Results are shown in table 7 below. The top 2 are highlighted. From these data, both the SPC NMM cores outperformed the remainder of the models. This may be due to more vertical levels within the model as they are currently configured and run. The ARW cores are currently running with a reduction in the vertical levels in order to get the run completed in a timely fashion to fit into the NCEP modeling schedule.

Model	1	2	3	4	5	Total
EASTARW4	1	7	8	10	3	29
EASTNMM4	1	5	7	14	8	35
WESTARW4	0	6	15	6	2	29
WESTNMM4	0	6	13	11	2	32
WRFARW16	5	14	7	10	2	38
WRFARW32	10	11	13	3	2	39

Table 6. Number of occurrences of model in each evolution bin.

Fig 3. Character of reflectivity evolution .

Model	1	2	3	4	5	Total	Average
EASTARW4	1	14	24	40	15	94	3.24
EASTNMM4	1	10	21	56	40	128	3.66
WESTARW4	0	12	45	24	10	91	3.14
WESTNMM4	0	12	39	44	10	105	3.28
WRFARW16	5	28	21	40	10	104	2.74
WRFARW32	10	22	39	12	10	93	2.38

Table 7. Number of points of model in each evolution bin. Also shows the total and average number of points for each model.

3.2.2 Performance

Reflectivity performance was subjectively scored according to skill. This "skill" ascertained the ability of NWP to properly indicate a location, speed, and representation of the radar observed reflectivity. Table 8 and figure 4 both show the scores, where the higher number indicates more skill or better performance of the model forecast radar reflectivity. From the results, we then scored each based on skill, multiplying a skill category error (1-5, 5 being the most skill) by the number of occurrences in each category. From these resultant calculations, we were able to find where each model fell within the skill categories.

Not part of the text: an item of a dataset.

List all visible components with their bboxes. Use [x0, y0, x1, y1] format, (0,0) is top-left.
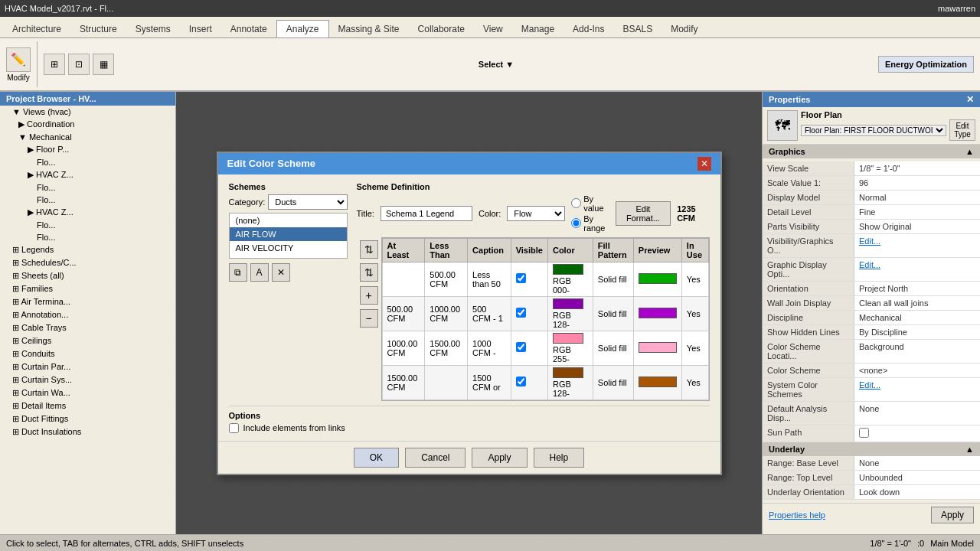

Results are shown in table 9 below. The top 2 are highlighted. From these data, both the SPC NMM cores again outperformed the remainder of the models, likely for the same reason indicated in the previous section.

Model	1	2	3	4	5	Total
EASTARW4	3	8	10	8	0	29
EASTNMM4	1	6	11	13	4	35
WESTARW4	1	12	8	8	0	29
WESTNMM4	1	9	12	10	0	32
WRFARW16	6	15	13	2	2	38
WRFARW32	14	12	10	2	1	39

Table 8. Number of occurrences of model in each performance bin.

Fig 4. Character of reflectivity performance.

Model	1	2	3	4	5	Total	Average
EASTARW4	3	16	30	32	0	81	2.79
EASTNMM4	1	12	33	52	20	118	3.37
WESTARW4	1	24	24	32	0	81	2.79
WESTNMM4	1	18	36	40	0	95	2.97
WRFARW16	6	30	39	8	10	93	2.45
WRFARW32	14	24	30	8	5	81	2.08

Table 9. Number of points of model in each evolution bin. Also shows the total and average number of points for each model.

3.2.3 Final Assessment

When comparing these data averages, table 10 indicates the best in the reflectivity category, the SPC NMM cores.

Model	Overall Avg.
EASTARW4	3.02
EASTNMM4	3.51
WESTARW4	2.97
WESTNMM4	3.13
WRFARW16	2.59
WRFARW32	2.23

4. Overall Conclusions

Using NWP in the forecast process to forecast CI and solutions can be difficult. That said, current advancements in technology have afforded us the ability to view a model forecast of radar reflectivity. One can infer from these data storm modes, movement, and evolution. The goal of this project was to give the forecaster a better understanding as to the performance of NWP for convection in the the proximity of the National Weather Service's Wichita County Warning Area.

The results showed that for CI location and time, the NAM40, RUC40, and the 2 LAMs were the best performers with a clear demarcation in performance skill scores. Regarding the performance and evolution of the reflectivity data, the two 4km SPC WRFNMM cores outperformed the remainder of the models.